Saturday, September 22, 2012

Follow-Up--And Fall-out--From the Floor

The last post was about the work done to repair the kitchen floor framing.  I have ended up doing more on it since that writing (with a lot of paying work in between, which is why I didn't report this sooner).

Because of the condition the original linoleum was in, we had to give up on it.  Torn places, splits (nailed down, in the middle of the room).  And the 1/2"  plywood underlayment beneath it felt spongy.  Once the linoleum was scraped off, we saw why it felt like that--years of any water that got on the floor puddling in the sag had caused the plywood layers to separate, as well as rusting a lot of the nails.  I ended up peeling off the layers of the plywood in the kitchen, the back entry, and the half bath between the kitchen and the front corner bedroom.

That left the original board subfloor.  Construction methods of 1950 called for framing the floor, then putting diagonal 1x6 boards across the joists for the subfloor.  This was not high-quality lumber; since it would not show once the finish floor was laid, they used #3 grade, the lowest used in construction.
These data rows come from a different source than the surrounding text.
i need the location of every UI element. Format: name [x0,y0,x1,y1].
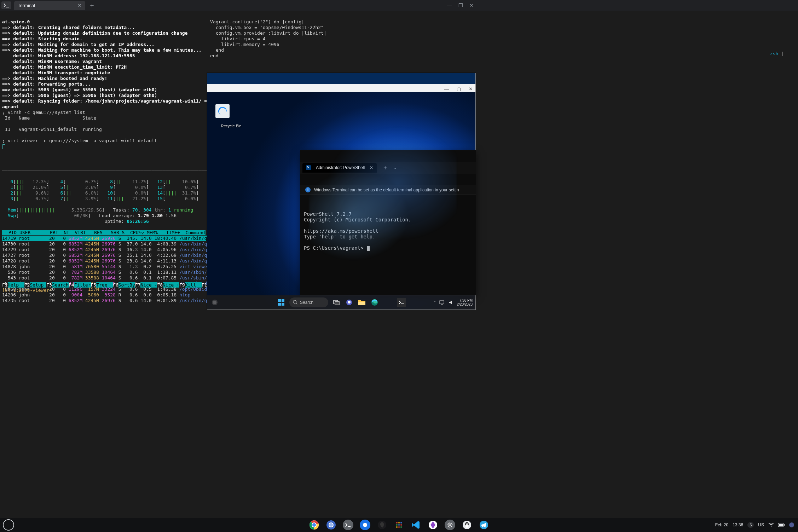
svg-rect-2 [278,299,281,302]
tmux-statusbar: [0] 1:virt-viewer* [2,288,207,293]
tray-chevron-icon[interactable]: ˄ [434,301,436,305]
ps-terminal-body[interactable]: PowerShell 7.2.7 Copyright (c) Microsoft… [300,206,476,256]
left-pane: at.spice.0 ==> default: Creating shared … [2,13,207,155]
close-tab-icon[interactable]: ✕ [77,2,82,8]
svg-rect-3 [282,299,284,302]
svg-rect-5 [282,303,284,306]
htop-row[interactable]: 14728 root 20 0 6852M 4245M 26976 S 23.8… [2,258,218,264]
windows-taskbar[interactable]: Search ˄ 7:36 PM2/20/2023 [207,295,475,310]
windows-desktop[interactable]: Recycle Bin Administrator: PowerShell ✕ … [207,92,475,310]
htop-row[interactable]: 543 root 20 0 782M 33588 10464 S 0.6 0.1… [2,275,218,281]
system-tray[interactable]: ˄ 7:36 PM2/20/2023 [434,299,473,306]
svg-rect-13 [440,301,444,304]
svg-rect-4 [278,303,281,306]
htop-row[interactable]: 14735 root 20 0 6852M 4245M 26976 S 0.6 … [2,298,218,303]
network-icon[interactable] [439,300,445,305]
terminal-body[interactable]: at.spice.0 ==> default: Creating shared … [0,11,476,318]
right-pane: Vagrant.configure("2") do |config| confi… [210,13,476,64]
minimize-button[interactable]: — [447,2,452,8]
ps-info-banner[interactable]: i Windows Terminal can be set as the def… [300,185,476,195]
svg-rect-11 [358,302,365,305]
htop-header: PID USER PRI NI VIRT RES SHR S CPU%▽ MEM… [2,230,206,235]
htop-row[interactable]: 14730 root 20 0 6852M 4245M 26976 S 37.0… [2,241,218,247]
ps-tab-dropdown-icon[interactable]: ⌄ [394,166,397,170]
maximize-button[interactable]: ❐ [458,2,463,8]
ps-banner-text: Windows Terminal can be set as the defau… [314,187,459,192]
svg-point-10 [348,301,351,303]
ps-new-tab-button[interactable]: ＋ [382,164,388,172]
edge-icon[interactable] [370,298,379,307]
powershell-icon [306,165,311,170]
ps-cursor-icon [367,246,370,251]
vv-minimize-button[interactable]: — [444,86,449,92]
htop-row[interactable]: 14878 john 20 0 581M 76580 55144 S 1.3 0… [2,264,218,269]
close-button[interactable]: ✕ [469,2,474,8]
ps-tab[interactable]: Administrator: PowerShell ✕ [302,163,377,173]
info-icon: i [305,187,311,192]
virt-viewer-cmd: ; virt-viewer -c qemu:///system -a vagra… [2,138,157,143]
terminal-tab-title: Terminal [18,3,35,8]
htop-swp-label: Swp [8,213,16,218]
ps-tab-close-icon[interactable]: ✕ [370,165,373,170]
taskbar-search[interactable]: Search [289,297,328,307]
terminal-tabbar: Terminal ✕ ＋ — ❐ ✕ [0,0,476,11]
new-tab-button[interactable]: ＋ [89,1,95,10]
vv-maximize-button[interactable]: ▢ [457,86,461,92]
recycle-bin-icon[interactable]: Recycle Bin [212,96,233,132]
recycle-bin-glyph [215,104,230,118]
virsh-cmd: ; virsh -c qemu:///system list [2,110,85,115]
ps-tab-title: Administrator: PowerShell [316,165,365,170]
htop-row[interactable]: 14727 root 20 0 6852M 4245M 26976 S 35.1… [2,253,218,258]
terminal-app-icon [1,1,11,9]
htop-fkeys: F1Help F2Setup F3SearchF4FilterF5Tree F6… [2,282,207,288]
chat-icon[interactable] [345,298,354,307]
virsh-sep: ----------------------------------------… [2,121,116,126]
svg-rect-8 [335,301,339,305]
htop-mem-label: Mem [8,207,16,213]
ps-tabstrip: Administrator: PowerShell ✕ ＋ ⌄ [300,162,476,174]
htop-row[interactable]: 536 root 20 0 782M 33588 10464 S 0.6 0.1… [2,270,221,275]
volume-icon[interactable] [449,300,453,305]
terminal-tab[interactable]: Terminal ✕ [14,1,85,10]
powershell-window[interactable]: Administrator: PowerShell ✕ ＋ ⌄ i Window… [300,150,476,295]
htop-row[interactable]: 14729 root 20 0 6852M 4245M 26976 S 36.3… [2,247,218,252]
vv-close-button[interactable]: ✕ [469,86,473,92]
task-view-icon[interactable] [332,298,341,307]
vagrant-output: at.spice.0 ==> default: Creating shared … [2,19,218,109]
taskbar-clock[interactable]: 7:36 PM2/20/2023 [457,299,473,306]
vagrantfile-content: Vagrant.configure("2") do |config| confi… [210,19,326,58]
svg-point-6 [293,300,296,303]
file-explorer-icon[interactable] [357,298,366,307]
window-controls: — ❐ ✕ [447,2,474,8]
cursor-icon [2,144,5,149]
virt-viewer-window[interactable]: — ▢ ✕ File View Send key Help Recycle Bi… [207,73,476,310]
htop-row-selected[interactable]: 14719 root 20 0 6852M 4245M 26976 S 145.… [2,236,221,241]
virsh-header: Id Name State [2,115,96,121]
virsh-row: 11 vagrant-win11_default running [2,127,102,132]
htop-mem-value: 5.33G/29.5G [71,207,102,213]
start-button[interactable] [277,298,286,307]
windows-terminal-icon[interactable] [397,298,406,307]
In the 1950s the use of plywood subfloor material displaced the old board subfloor.  And even though carpenters are a conservative bunch (many seem to try to spend their entire career doing things the way they learned to when they started out) they adopted the plywood system pretty quickly, because it was safer for them.  No. 3 lumber can include large knots in the boards, and if someone steps on these knots, especially when carrying something heavy, the board can break at that point.  Some of the older carpenters ended up with scars up and down their legs from breaking through those old board subfloors while the house was being completed.

And this board subfloor had not been helped by the years of puddling water above, and several years of water in the basement below.  There were rotten boards under the sink, broken boards in various places in the kitchen.

I couldn't remove the entire subfloor, because it runs under the walls, outside walls as well as inside.  But I marked lines on the two joists closest to the back wall and the opposite wall, and set lines about two inches out from the other two walls.  I repeated this for the bathroom and the back entry.  Next step was to work along the lines removing any nails in the path of the cut with a cat's paw and hammer to pull them up, and end nippers to pull them out.  Then I set the depth of cut on my power saw to about 7/8", slightly more than the thickness of the boards, (the cut line is barely a scratch on the top of a 10" deep joist, and because of unevenness in the boards often even less than that.).  I went around the room cutting the lines.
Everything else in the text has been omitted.